Lauren Martin
UNHCR’s mandate should be rewritten, Professor Guy S Goodwin-Gill told the American Society of International Law’s 2021 annual meeting.
‘What is needed is not a new convention, but a very substantially revised institutional base for United Nations activities concerning population displacement,’ the Kaldor Centre’s Goodwin-Gill said in his address, Look both ways: Future and historical perspectives on the Refugee Convention at 70.
‘Like the 1951 Convention, UNHCR’s Statute was adopted by the General Assembly 70 years ago,’ he said. ‘It has not changed since.’
Goodwin-Gill outlined six specific updates that would clarify the High Commissioner’s mandate to provide protection and assistance to refugees, the stateless, the internally displaced, and to migrants without protection.

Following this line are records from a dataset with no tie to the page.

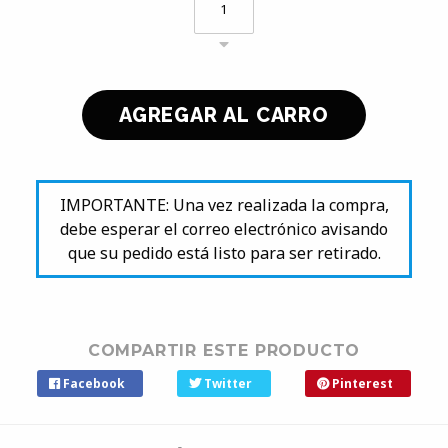
IMPORTANTE: Una vez realizada la compra,
debe esperar el correo electrónico avisando
que su pedido está listo para ser retirado.
COMPARTIR ESTE PRODUCTO
Facebook
Twitter
Pinterest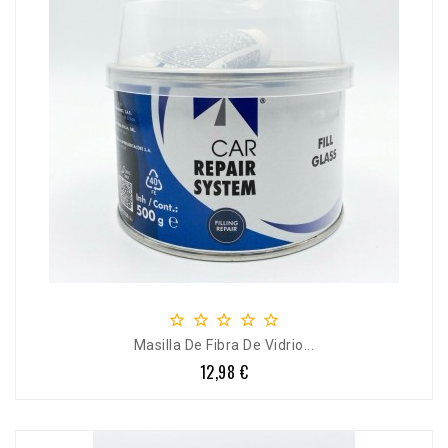





Masilla De Fibra De Vidrio...
12,98 €
Precio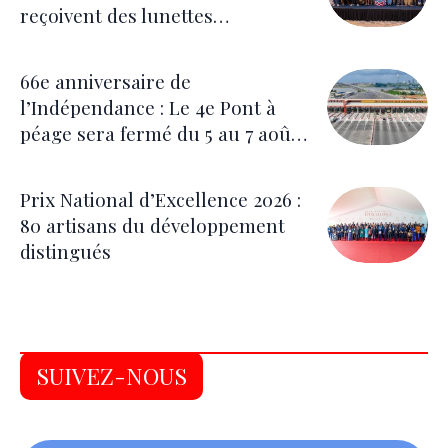
reçoivent des lunettes
correctrices
66e anniversaire de
l’Indépendance : Le 4e Pont à
péage sera fermé du 5 au 7 août
pour les festivités
Prix National d’Excellence 2026 :
80 artisans du développement
distingués
SUIVEZ-NOUS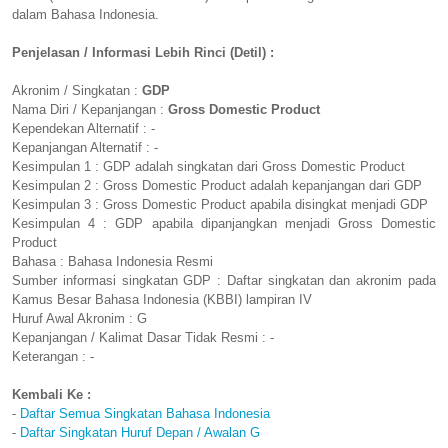
dalam Bahasa Indonesia.
Penjelasan / Informasi Lebih Rinci (Detil) :
Akronim / Singkatan :
GDP
Nama Diri / Kepanjangan :
Gross Domestic Product
Kependekan Alternatif : -
Kepanjangan Alternatif : -
Kesimpulan 1 : GDP adalah singkatan dari Gross Domestic Product
Kesimpulan 2 : Gross Domestic Product adalah kepanjangan dari GDP
Kesimpulan 3 : Gross Domestic Product apabila disingkat menjadi GDP
Kesimpulan 4 : GDP apabila dipanjangkan menjadi Gross Domestic
Product
Bahasa : Bahasa Indonesia Resmi
Sumber informasi singkatan GDP : Daftar singkatan dan akronim pada
Kamus Besar Bahasa Indonesia (KBBI) lampiran IV
Huruf Awal Akronim : G
Kepanjangan / Kalimat Dasar Tidak Resmi : -
Keterangan : -
Kembali Ke :
-
Daftar Semua Singkatan Bahasa Indonesia
-
Daftar Singkatan Huruf Depan / Awalan G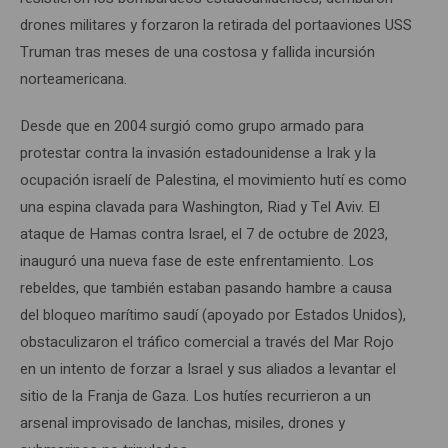
drones militares y forzaron la retirada del portaaviones USS
Truman tras meses de una costosa y fallida incursión
norteamericana.
Desde que en 2004 surgió como grupo armado para
protestar contra la invasión estadounidense a Irak y la
ocupación israelí de Palestina, el movimiento hutí es como
una espina clavada para Washington, Riad y Tel Aviv. El
ataque de Hamas contra Israel, el 7 de octubre de 2023,
inauguró una nueva fase de este enfrentamiento. Los
rebeldes, que también estaban pasando hambre a causa
del bloqueo marítimo saudí (apoyado por Estados Unidos),
obstaculizaron el tráfico comercial a través del Mar Rojo
en un intento de forzar a Israel y sus aliados a levantar el
sitio de la Franja de Gaza. Los hutíes recurrieron a un
arsenal improvisado de lanchas, misiles, drones y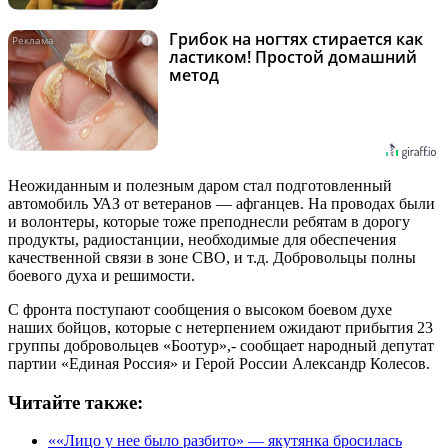
Грибок на ногтях стирается как
i
ластиком! Простой домашний
метод
Неожиданным и полезным даром стал подготовленный
автомобиль УАЗ от ветеранов — афганцев. На проводах были
и волонтеры, которые тоже преподнесли ребятам в дорогу
продукты, радиостанции, необходимые для обеспечения
качественной связи в зоне СВО, и т.д. Добровольцы полны
боевого духа и решимости.
С фронта поступают сообщения о высоком боевом духе
наших бойцов, которые с нетерпением ожидают прибытия 23
группы добровольцев «Боотур»,- сообщает народный депутат
партии «Единая Россия» и Герой России Александр Колесов.
Читайте также:
««Лицо у нее было разбито» — якутянка бросилась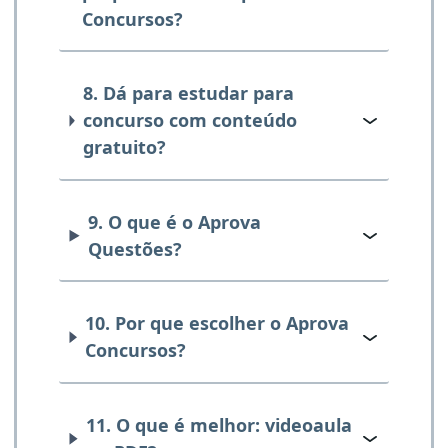
Concursos?
8. Dá para estudar para
concurso com conteúdo
gratuito?
9. O que é o Aprova
Questões?
10. Por que escolher o Aprova
Concursos?
11. O que é melhor: videoaula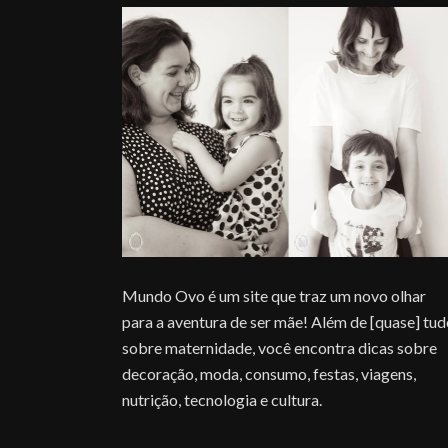
Mundo Ovo é um site que traz um novo olhar
para a aventura de ser mãe! Além de [quase] tu
sobre maternidade, você encontra dicas sobre
decoração, moda, consumo, festas, viagens,
nutrição, tecnologia e cultura.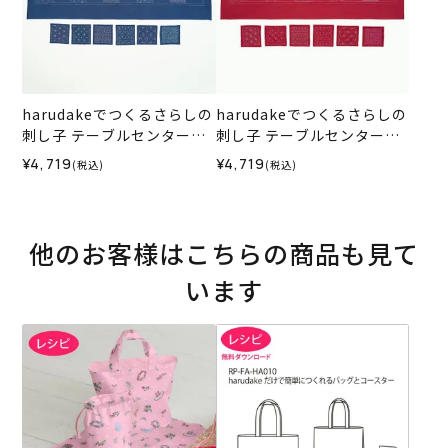
harudakeでつくるさらしの
harudakeでつくるさらしの
刺し子 テーブルセンター＆
刺し子 テーブルセンター＆
コースター＜N1＞（材料セ
コースター＜R1＞（材料セ
¥4,719
¥4,719
(税込)
(税込)
ット）
ット）
他のお客様はこちらの商品も見て
います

‘These changes are not novel but reflect what has been achieved piece-meal by the General Assembly over the past 70 years, and what has been mostly accepted and recognised in the practice of States.
‘Specifically, therefore, the revision should recognise that the term refugee with a well-founded fear of persecution should also accommodate contemporary practice, including gender and sexual orientation.

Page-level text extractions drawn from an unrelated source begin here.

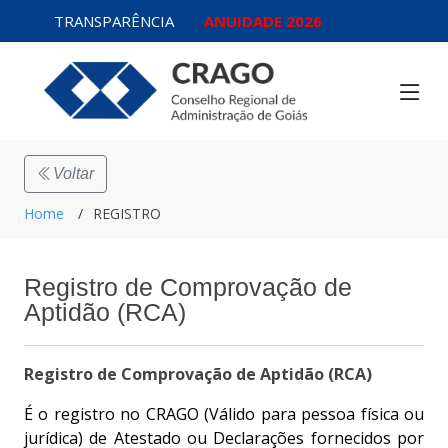
TRANSPARÊNCIA
ANUIDADE 2026
Voltar
Home
REGISTRO
Registro de Comprovação de
Aptidão (RCA)
Registro de Comprovação de Aptidão (RCA)
É o registro no CRAGO (Válido para pessoa física ou
jurídica) de Atestado ou Declarações fornecidos por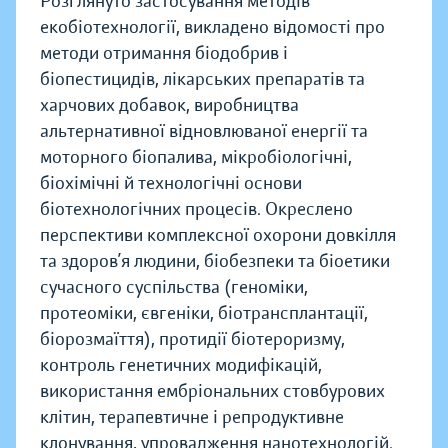
Розглянуто застосування методів
екобіотехнології, викладено відомості про
методи отримання біодобрив і
біопестицидів, лікарських препаратів та
харчових добавок, виробництва
альтернативної відновлюваної енергії та
моторного біопалива, мікробіологічні,
біохімічні й технологічні основи
біотехнологічних процесів. Окреслено
перспективи комплексної охорони довкілля
та здоров’я людини, біобезпеки та біоетики
сучасного суспільства (геноміки,
протеоміки, євгеніки, біотрансплантації,
біорозмаїття), протидії біотероризму,
контроль генетичних модифікацій,
використання ембріональних стовбурових
клітин, терапевтичне і репродуктивне
клонування, упровадження нанотехнологій.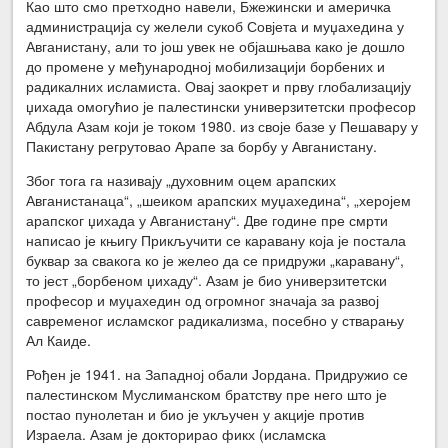
Као што смо претходно навели, Бжежински и америчка
администрација су желели сукоб Совјета и муџахедина у
Авганистану, али то још увек не објашњава како је дошло
до промене у међународној мобилизацији борбених и
радикалних исламиста. Овај заокрет и прву глобализацију
џихада омогућио је палестински универзитетски професор
Абдула Азам који је током 1980. из своје базе у Пешавару у
Пакистану регрутовао Арапе за борбу у Авганистану.
Због тога га називају „духовним оцем арапских
Авганистанаца“, „шеиком арапских муџахедина“, „херојем
арапског џихада у Авганистану“. Две године пре смрти
написао је књигу Прикључити се каравану која је постала
буквар за свакога ко је желео да се придружи „каравану“,
то јест „борбеном џихаду“. Азам је био универзитетски
професор и муџахедин од огромног значаја за развој
савременог исламског радикализма, посебно у стварању
Ал Каиде.
Рођен је 1941. на Западној обали Јордана. Придружио се
палестинском Муслиманском братству пре него што је
постао пунолетан и био је укључен у акције против
Израела. Азам је докторирао фикх (исламска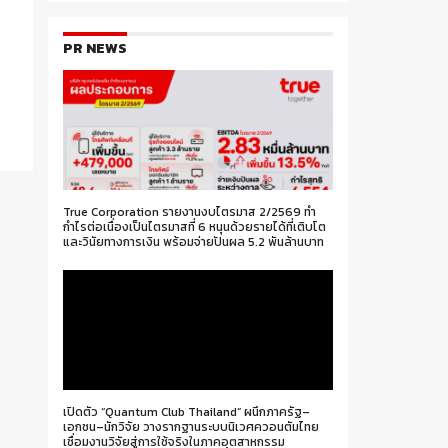
PR NEWS
True Corporation รายงานงบไตรมาส 2/2569 ทำ
กำไรต่อเนื่องเป็นไตรมาสที่ 6 หนุนด้วยรายได้ที่เติบโต
และวินัยทางการเงิน พร้อมจ่ายปันผล 5.2 พันล้านบาท
เปิดตัว “Quantum Club Thailand” ผนึกภาครัฐ–
เอกชน–นักวิจัย วางรากฐานระบบนิเวศควอนตัมไทย
เชื่อมงานวิจัยสู่การใช้จริงในภาคอุตสาหกรรม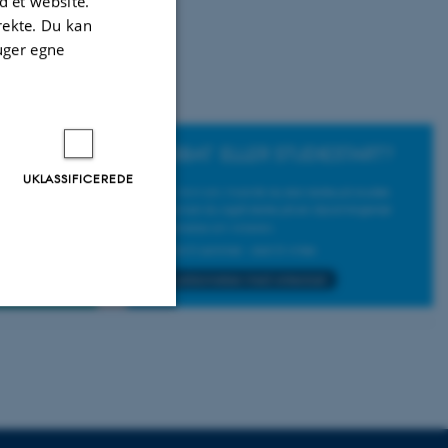
 et website.
irekte. Du kan
uger egne
UKLASSIFICEREDE
Uklassificerede
ere nogle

‘Second, and consistently with the non-refoulement requirement of CAT84 and the complementary jurisprudence developed by the Human Rights Committee and regional courts and tribunals, the term ‘refugee’ should also include those who there are substantial reasons to believe will be at risk of torture.
‘Third, again taking account of regional developments, the term ‘refugees’ should include those who have fled or who are unable to return to their country of origin by reason of internal or international armed conflict or events seriously disturbing public order.
‘Fourth, stateless persons should be included, as defined in international treaties providing for status and the reduction of statelessness, who do not enjoy the protection of any government.
‘Fifth, internally displaced persons should be included, as they are defined in the now widely accepted Guiding Principles.
‘And sixth, and most controversial perhaps, one particular category of migrants should be included – that is, persons who have moved or been moved, voluntarily or involuntarily, from one State to another, irrespective of their status and whether or not they have been smuggled or trafficked.’
Goodwin-Gill said governments show not fear new obligations in a revised statute. Instead, ‘it will help to fill an important protection gap and complement States as they seek to implement the 1951 Convention and their other international obligations towards the involuntarily displaced.’